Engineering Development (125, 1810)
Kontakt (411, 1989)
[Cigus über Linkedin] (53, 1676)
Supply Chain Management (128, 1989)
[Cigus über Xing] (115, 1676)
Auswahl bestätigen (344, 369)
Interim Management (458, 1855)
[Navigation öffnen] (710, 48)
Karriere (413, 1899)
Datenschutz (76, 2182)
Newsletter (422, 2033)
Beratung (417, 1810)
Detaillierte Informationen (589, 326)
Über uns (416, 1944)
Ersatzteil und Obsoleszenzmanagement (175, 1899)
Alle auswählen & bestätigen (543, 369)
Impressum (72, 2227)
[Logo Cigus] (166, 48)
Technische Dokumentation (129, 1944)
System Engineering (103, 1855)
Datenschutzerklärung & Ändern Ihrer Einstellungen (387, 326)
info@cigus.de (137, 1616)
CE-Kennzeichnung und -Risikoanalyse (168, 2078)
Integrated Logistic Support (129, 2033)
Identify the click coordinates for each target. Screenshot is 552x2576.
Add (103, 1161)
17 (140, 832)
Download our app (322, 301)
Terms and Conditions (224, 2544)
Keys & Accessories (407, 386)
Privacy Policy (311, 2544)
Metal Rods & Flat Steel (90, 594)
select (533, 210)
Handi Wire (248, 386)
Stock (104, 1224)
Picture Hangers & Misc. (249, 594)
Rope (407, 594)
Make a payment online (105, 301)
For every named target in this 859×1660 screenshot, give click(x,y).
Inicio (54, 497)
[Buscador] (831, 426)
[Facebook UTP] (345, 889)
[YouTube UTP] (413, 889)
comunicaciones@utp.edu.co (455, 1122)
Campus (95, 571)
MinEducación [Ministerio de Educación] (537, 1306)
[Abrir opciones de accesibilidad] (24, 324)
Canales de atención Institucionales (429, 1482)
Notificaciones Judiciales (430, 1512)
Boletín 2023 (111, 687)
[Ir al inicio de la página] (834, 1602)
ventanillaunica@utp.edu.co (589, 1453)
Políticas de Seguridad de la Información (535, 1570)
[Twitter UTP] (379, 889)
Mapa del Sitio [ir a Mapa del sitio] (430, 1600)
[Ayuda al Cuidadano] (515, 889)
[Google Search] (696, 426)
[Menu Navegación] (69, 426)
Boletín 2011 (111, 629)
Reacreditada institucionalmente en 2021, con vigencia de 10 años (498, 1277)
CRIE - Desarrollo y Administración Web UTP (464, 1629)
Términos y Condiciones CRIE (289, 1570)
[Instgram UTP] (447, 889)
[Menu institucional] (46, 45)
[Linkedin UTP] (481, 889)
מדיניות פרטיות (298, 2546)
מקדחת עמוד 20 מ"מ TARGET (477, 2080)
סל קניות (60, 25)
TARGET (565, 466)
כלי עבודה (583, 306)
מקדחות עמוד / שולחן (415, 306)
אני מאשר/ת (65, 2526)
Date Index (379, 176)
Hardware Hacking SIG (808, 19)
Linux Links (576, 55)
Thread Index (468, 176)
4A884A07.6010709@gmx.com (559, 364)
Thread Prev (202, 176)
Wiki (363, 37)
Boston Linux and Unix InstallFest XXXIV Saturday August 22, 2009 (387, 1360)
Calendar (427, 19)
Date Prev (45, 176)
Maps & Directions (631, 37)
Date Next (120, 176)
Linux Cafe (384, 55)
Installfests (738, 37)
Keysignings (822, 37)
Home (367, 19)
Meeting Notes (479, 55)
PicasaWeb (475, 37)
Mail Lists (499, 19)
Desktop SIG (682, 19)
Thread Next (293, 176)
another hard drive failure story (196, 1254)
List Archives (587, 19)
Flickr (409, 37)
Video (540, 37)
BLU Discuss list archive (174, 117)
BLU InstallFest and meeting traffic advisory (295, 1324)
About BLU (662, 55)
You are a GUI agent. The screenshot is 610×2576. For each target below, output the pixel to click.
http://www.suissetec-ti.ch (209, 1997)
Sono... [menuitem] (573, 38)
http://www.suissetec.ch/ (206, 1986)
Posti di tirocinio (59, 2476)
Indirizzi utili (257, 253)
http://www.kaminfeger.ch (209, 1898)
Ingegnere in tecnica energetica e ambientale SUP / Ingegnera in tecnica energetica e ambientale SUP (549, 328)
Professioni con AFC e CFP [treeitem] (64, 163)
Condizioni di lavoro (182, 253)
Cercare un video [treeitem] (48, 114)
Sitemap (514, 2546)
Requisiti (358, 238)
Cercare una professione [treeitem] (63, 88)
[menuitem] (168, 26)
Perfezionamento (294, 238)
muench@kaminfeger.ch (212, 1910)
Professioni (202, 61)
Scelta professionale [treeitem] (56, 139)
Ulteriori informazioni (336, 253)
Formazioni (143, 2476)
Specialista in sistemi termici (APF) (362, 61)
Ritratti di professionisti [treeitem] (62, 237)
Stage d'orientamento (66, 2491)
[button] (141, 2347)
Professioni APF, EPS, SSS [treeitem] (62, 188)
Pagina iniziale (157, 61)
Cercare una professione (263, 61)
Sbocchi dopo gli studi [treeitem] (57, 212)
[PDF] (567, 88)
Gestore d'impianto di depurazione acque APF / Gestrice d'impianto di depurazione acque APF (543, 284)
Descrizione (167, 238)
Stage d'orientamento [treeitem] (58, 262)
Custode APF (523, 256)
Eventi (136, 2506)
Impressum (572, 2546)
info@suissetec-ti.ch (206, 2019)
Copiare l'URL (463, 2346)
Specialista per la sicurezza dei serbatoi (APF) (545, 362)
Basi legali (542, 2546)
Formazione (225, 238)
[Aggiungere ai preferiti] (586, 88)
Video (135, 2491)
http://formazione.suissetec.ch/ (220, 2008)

* **REQUIREMENT**
Exactly as they appear above, return all of the records.

* **EXERCISE RESULT**
Engineering Development (125, 1810)
Kontakt (411, 1989)
[Cigus über Linkedin] (53, 1676)
Supply Chain Management (128, 1989)
[Cigus über Xing] (115, 1676)
Auswahl bestätigen (344, 369)
Interim Management (458, 1855)
[Navigation öffnen] (710, 48)
Karriere (413, 1899)
Datenschutz (76, 2182)
Newsletter (422, 2033)
Beratung (417, 1810)
Detaillierte Informationen (589, 326)
Über uns (416, 1944)
Ersatzteil und Obsoleszenzmanagement (175, 1899)
Alle auswählen & bestätigen (543, 369)
Impressum (72, 2227)
[Logo Cigus] (166, 48)
Technische Dokumentation (129, 1944)
System Engineering (103, 1855)
Datenschutzerklärung & Ändern Ihrer Einstellungen (387, 326)
info@cigus.de (137, 1616)
CE-Kennzeichnung und -Risikoanalyse (168, 2078)
Integrated Logistic Support (129, 2033)
Identify the click coordinates for each target. Screenshot is 552x2576.
Add (103, 1161)
17 (140, 832)
Download our app (322, 301)
Terms and Conditions (224, 2544)
Keys & Accessories (407, 386)
Privacy Policy (311, 2544)
Metal Rods & Flat Steel (90, 594)
select (533, 210)
Handi Wire (248, 386)
Stock (104, 1224)
Picture Hangers & Misc. (249, 594)
Rope (407, 594)
Make a payment online (105, 301)
For every named target in this 859×1660 screenshot, give click(x,y).
Inicio (54, 497)
[Buscador] (831, 426)
[Facebook UTP] (345, 889)
[YouTube UTP] (413, 889)
comunicaciones@utp.edu.co (455, 1122)
Campus (95, 571)
MinEducación [Ministerio de Educación] (537, 1306)
[Abrir opciones de accesibilidad] (24, 324)
Canales de atención Institucionales (429, 1482)
Notificaciones Judiciales (430, 1512)
Boletín 2023 (111, 687)
[Ir al inicio de la página] (834, 1602)
ventanillaunica@utp.edu.co (589, 1453)
Políticas de Seguridad de la Información (535, 1570)
[Twitter UTP] (379, 889)
Mapa del Sitio [ir a Mapa del sitio] (430, 1600)
[Ayuda al Cuidadano] (515, 889)
[Google Search] (696, 426)
[Menu Navegación] (69, 426)
Boletín 2011 (111, 629)
Reacreditada institucionalmente en 2021, con vigencia de 10 años (498, 1277)
CRIE - Desarrollo y Administración Web UTP (464, 1629)
Términos y Condiciones CRIE (289, 1570)
[Instgram UTP] (447, 889)
[Menu institucional] (46, 45)
[Linkedin UTP] (481, 889)
מדיניות פרטיות (298, 2546)
מקדחת עמוד 20 מ"מ TARGET (477, 2080)
סל קניות (60, 25)
TARGET (565, 466)
כלי עבודה (583, 306)
מקדחות עמוד / שולחן (415, 306)
אני מאשר/ת (65, 2526)
Date Index (379, 176)
Hardware Hacking SIG (808, 19)
Linux Links (576, 55)
Thread Index (468, 176)
4A884A07.6010709@gmx.com (559, 364)
Thread Prev (202, 176)
Wiki (363, 37)
Boston Linux and Unix InstallFest XXXIV Saturday August 22, 2009 (387, 1360)
Calendar (427, 19)
Date Prev (45, 176)
Maps & Directions (631, 37)
Date Next (120, 176)
Linux Cafe (384, 55)
Installfests (738, 37)
Keysignings (822, 37)
Home (367, 19)
Meeting Notes (479, 55)
PicasaWeb (475, 37)
Mail Lists (499, 19)
Desktop SIG (682, 19)
Thread Next (293, 176)
another hard drive failure story (196, 1254)
List Archives (587, 19)
Flickr (409, 37)
Video (540, 37)
BLU Discuss list archive (174, 117)
BLU InstallFest and meeting traffic advisory (295, 1324)
About BLU (662, 55)
You are a GUI agent. The screenshot is 610×2576. For each target below, output the pixel to click.
http://www.suissetec-ti.ch (209, 1997)
Sono... [menuitem] (573, 38)
http://www.suissetec.ch/ (206, 1986)
Posti di tirocinio (59, 2476)
Indirizzi utili (257, 253)
http://www.kaminfeger.ch (209, 1898)
Ingegnere in tecnica energetica e ambientale SUP / Ingegnera in tecnica energetica e ambientale SUP (549, 328)
Professioni con AFC e CFP [treeitem] (64, 163)
Condizioni di lavoro (182, 253)
Cercare un video [treeitem] (48, 114)
Sitemap (514, 2546)
Requisiti (358, 238)
Cercare una professione [treeitem] (63, 88)
[menuitem] (168, 26)
Perfezionamento (294, 238)
muench@kaminfeger.ch (212, 1910)
Professioni (202, 61)
Scelta professionale [treeitem] (56, 139)
Ulteriori informazioni (336, 253)
Formazioni (143, 2476)
Specialista in sistemi termici (APF) (362, 61)
Ritratti di professionisti [treeitem] (62, 237)
Stage d'orientamento (66, 2491)
[button] (141, 2347)
Professioni APF, EPS, SSS [treeitem] (62, 188)
Pagina iniziale (157, 61)
Cercare una professione (263, 61)
Sbocchi dopo gli studi [treeitem] (57, 212)
[PDF] (567, 88)
Gestore d'impianto di depurazione acque APF / Gestrice d'impianto di depurazione acque APF (543, 284)
Descrizione (167, 238)
Stage d'orientamento [treeitem] (58, 262)
Custode APF (523, 256)
Eventi (136, 2506)
Impressum (572, 2546)
info@suissetec-ti.ch (206, 2019)
Copiare l'URL (463, 2346)
Specialista per la sicurezza dei serbatoi (APF) (545, 362)
Basi legali (542, 2546)
Formazione (225, 238)
[Aggiungere ai preferiti] (586, 88)
Video (135, 2491)
http://formazione.suissetec.ch/ (220, 2008)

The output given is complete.